### TO DO
Your task is to transcribe all of the records exactly and leave out the pictures.

Stored data:

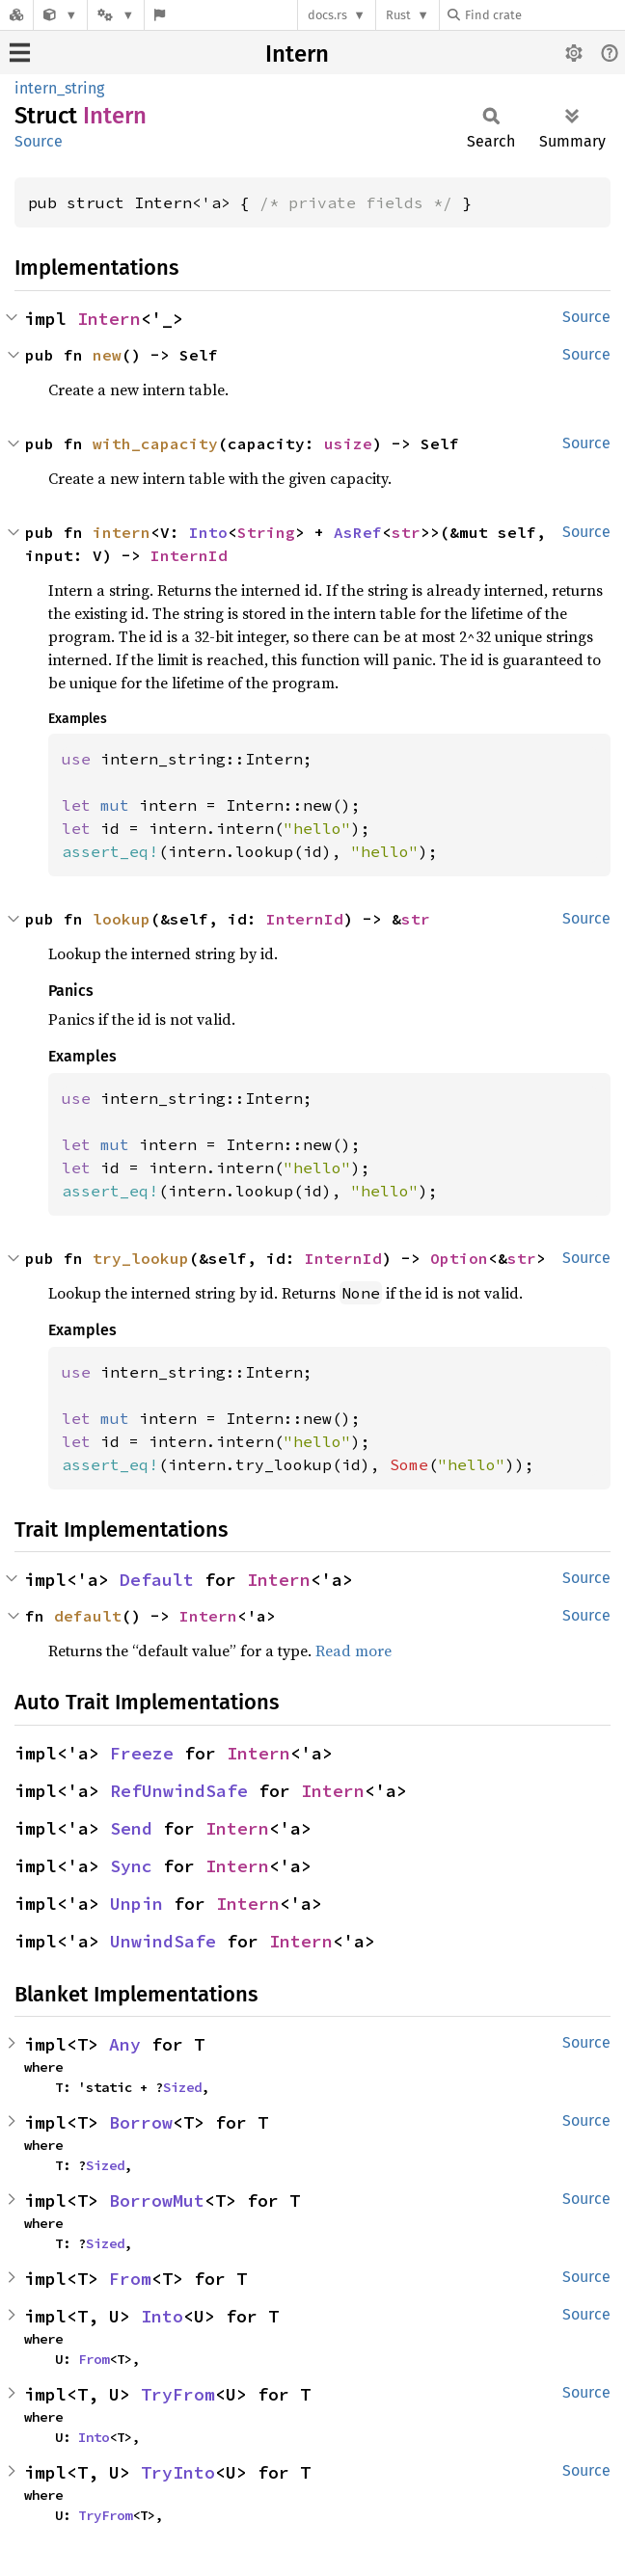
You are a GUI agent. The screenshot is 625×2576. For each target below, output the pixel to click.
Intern (297, 53)
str (406, 532)
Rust (398, 15)
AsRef (358, 532)
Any (125, 2044)
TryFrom (178, 2394)
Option (459, 1258)
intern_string (59, 88)
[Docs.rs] (16, 15)
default (88, 1615)
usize (348, 443)
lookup (121, 918)
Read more (353, 1650)
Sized (182, 2087)
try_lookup (141, 1258)
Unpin (136, 1903)
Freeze (142, 1753)
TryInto (178, 2472)
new (107, 354)
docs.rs (327, 15)
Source (38, 141)
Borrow (141, 2122)
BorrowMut (156, 2200)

### RESPONSE TO THIS EXERCISE
You are a GUI agent. The screenshot is 625×2576. For each target below, output the pixel to click.
Intern (297, 53)
str (406, 532)
Rust (398, 15)
AsRef (358, 532)
Any (125, 2044)
TryFrom (178, 2394)
Option (459, 1258)
intern_string (59, 88)
[Docs.rs] (16, 15)
default (88, 1615)
usize (348, 443)
lookup (121, 918)
Read more (353, 1650)
Sized (182, 2087)
try_lookup (141, 1258)
Unpin (136, 1903)
Freeze (142, 1753)
TryInto (178, 2472)
new (107, 354)
docs.rs (327, 15)
Source (38, 141)
Borrow (141, 2122)
BorrowMut (156, 2200)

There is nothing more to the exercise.